I believe everyone has done it Roast Chicken This problem. but 10 10 10 cycles is too much trouble. To 100 , 1000 100,1000 100, 1000 cycles?

Subset enumeration!

# 1, Definition of subset enumeration

What is subset enumeration?

- For one data, if each data has only 2 2 Two states, for example: select or not, select the first or the second... At this time, subset enumeration becomes a good choice.
- Because each data has only 2 2 Two states, from which we can think of 2 2 Binary. 0 0 0 represents the first state, 1 1 1 represents the second state. At this time, the representation of each decimal number in binary represents a state.

# 2, Code implementation

#include <cstdio> #include <algorithm> using namespace std; int n; // n means there are several data in total // Subset enumeration void work() { int U = (1 << n); // (1 < < n) means pow(2, n). But the difference is that (1 < < n) is of type int and pow(2, n) is of type double. Choose according to the situation. // 0 (10) = 0000 (2) is an option, but u (10) = 100 0 (n zeros) is not a selection. So the enumeration range is [0, U). for(int S = 0; S < U; S++) /*Traverse each case*/ { if(/*Judgment statement*/ ) /*Execute statement*/; } /* Example: int ans = 0; for(int S = 0; S < U; S++) { if(__builtin_popcount(S) == k) // This function means to calculate the number of S in binary. ans++; } printf("%d", ans); */ printf(/*Output content*/); return ; // return. } int main() { scanf("%d", &n); work(); return 0; }

# 3, Examples

### P1657 selected books

##### time limit

1.00s

##### Memory limit

125.00MB

##### Title Description

During the school winter vacation, the tutor of the Olympic Games of Informatics has 1, 2, 3... X books, which should be distributed to x people participating in the training. Each person can only choose one book, but each person has two favorite books. The teacher asked everyone to fill in a form with their favorite books in advance. Then distribute the books according to the form they fill in, hoping to design a program to help the teacher find out all possible distribution schemes and make every student satisfied.

##### Input format

Line 1: a number x

Line 2 ~ line 1+x: two numbers in each line, indicating the serial number of the book ai likes

##### Output format

There is only one number: total number of schemes.

##### Sample input and output

Enter #1 copy

5

1 3

4 5

2 5

1 4

3 5

##### Output #1 copy

2

##### Description / tips

All data: x < = 20

(there is not one of the most difficult data topics in the world...)

##### analysis

(it was originally daoshen search, but I wrote it as subset enumeration)

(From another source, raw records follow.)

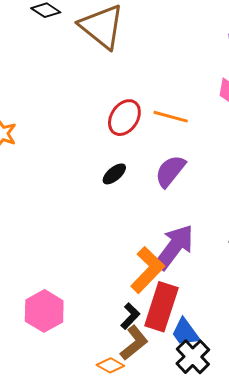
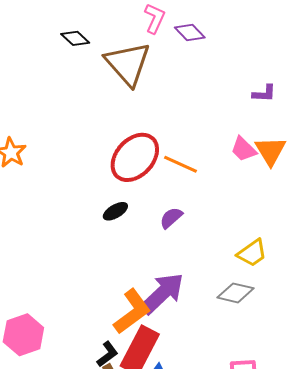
red ellipse: (124, 118) -> (135, 157), size x1.4
purple semicircle: (170, 171) -> (171, 218), size x0.7

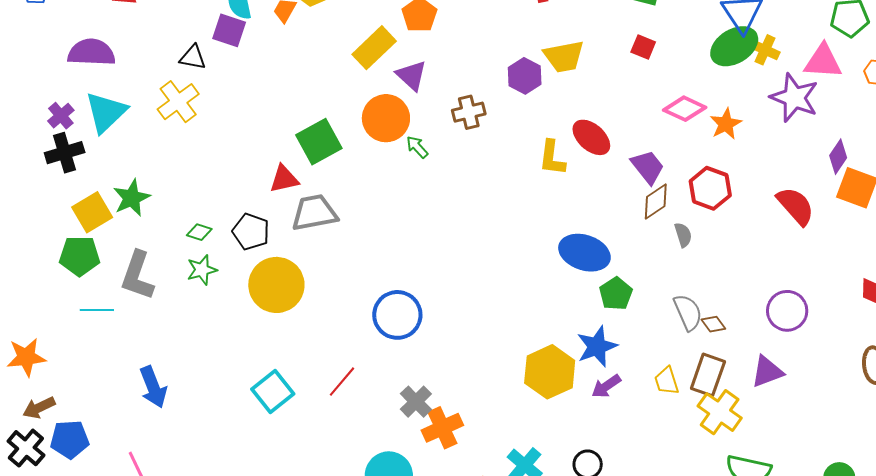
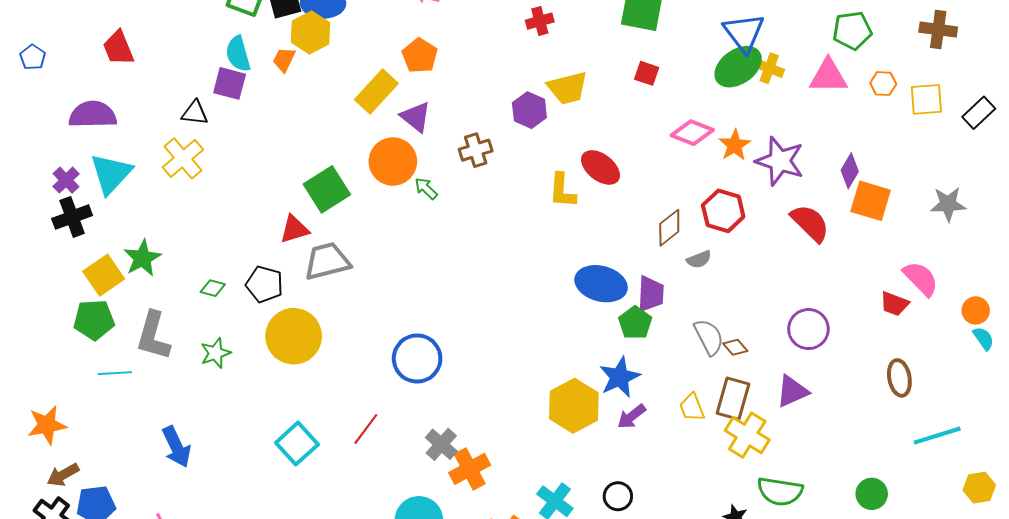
purple star: (794, 98) -> (780, 161), moved
purple trapezoid: (648, 167) -> (651, 294), moved, turned 45
gray semicircle: (683, 235) -> (699, 259), turned 90
green star: (202, 270) -> (215, 353), moved

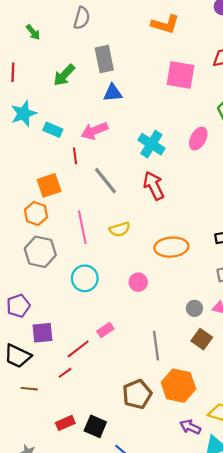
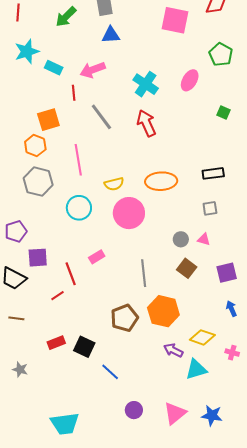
yellow semicircle: (120, 229) -> (114, 184), moved
pink circle: (138, 282) -> (129, 213), size x1.8
red line: (78, 349) -> (71, 274), turned -75
brown line: (29, 389) -> (16, 318), moved

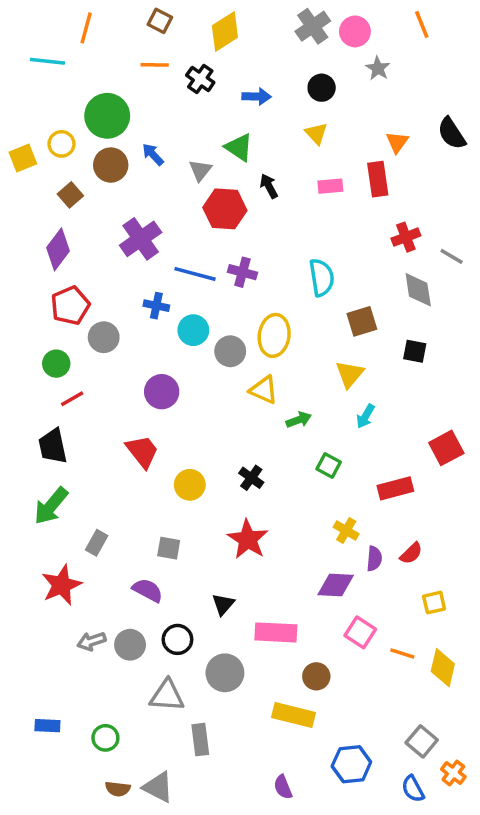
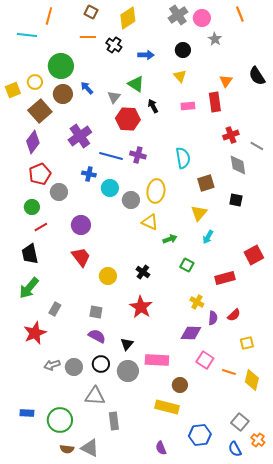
brown square: (70, 195) -> (40, 111), size x1.6
purple circle: (162, 392) -> (81, 225), moved
purple semicircle: (148, 590) -> (97, 336), moved
gray circle: (225, 673) -> (128, 371), moved
green circle: (105, 738) -> (60, 420), size x1.6

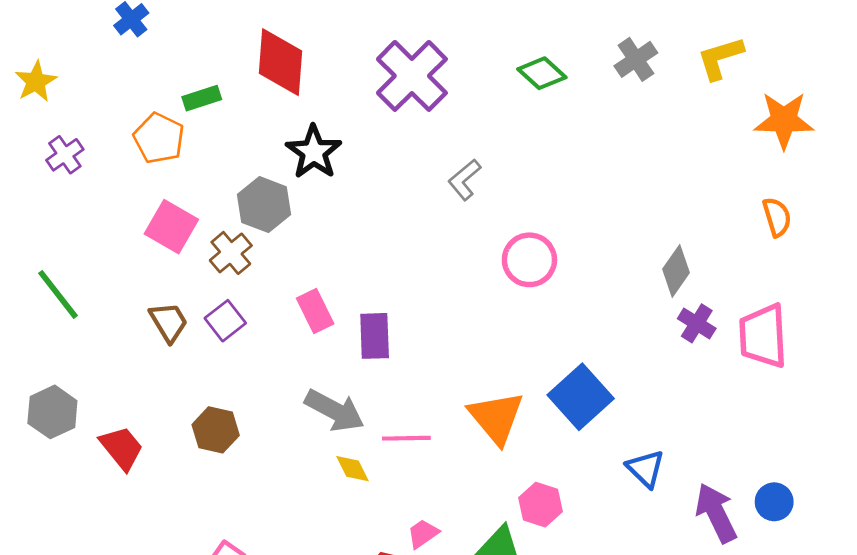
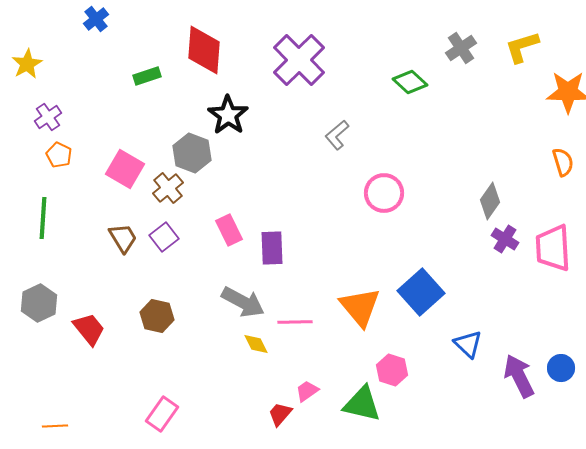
green diamond: (542, 73) -> (410, 82), moved
orange pentagon: (159, 138) -> (59, 155), moved, size x0.7
green line: (58, 294) -> (43, 218), turned 42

First, analyze the topic. Each student has only two favorite books, which can be regarded as two situations.

See code Notes for ideas:

#include <cstdio> #include <iostream> #include <memory.h> using namespace std; int n, U; int book[25][3]; int judge[25]; // input void input() { scanf("%d", &n); for(int i = 0; i < n; i++) for(int j = 0; j < 2; j++) scanf("%d", &book[i][j]), book[i][j]--; U = 1 << n; // printf("%d", U); return ; } /* Subset enumeration idea: Each person chooses two books a1, a2. Select a1 as 0 and a2 as 1. Define variable U, then U-1 is the complete set and the range is [0, U) . Operation (U & (1 < < i)) is to judge whether the ith student chose the first book or the second book. The value of 0 is the first book, and the value is not 0 It's the second book. */ // Subset enumeration void work(int U) { int ans = 0; int f = 1; for(int S = 0; S < U; S++) { f = 1; memset(judge, 0, sizeof(judge)); for(int i = 0; i < n; i++) if(S & (1 << i)) judge[book[i][1]]++; else judge[book[i][0]]++; for(int i = 0; i < n; i++) if(judge[i] != 1) { f = 0; break; } // printf("%d: ", S); // for(int i = 0; i < n; i++) // printf("%d ", judge[i]); // puts(""); if(f) { ans++; // printf("%d\n", S); } } printf("%d\n", ans); } int main() { input(); if(n == 0) { printf("0"); return 0; } work(U); return 0; }

# 4, Complexity analysis

The time complexity of subset enumeration is O ( 2 n ) O(2^n) O(2n), so there is nothing to do about the problem of too large data. general requirements n ≤ 20 n \le 20 n≤20.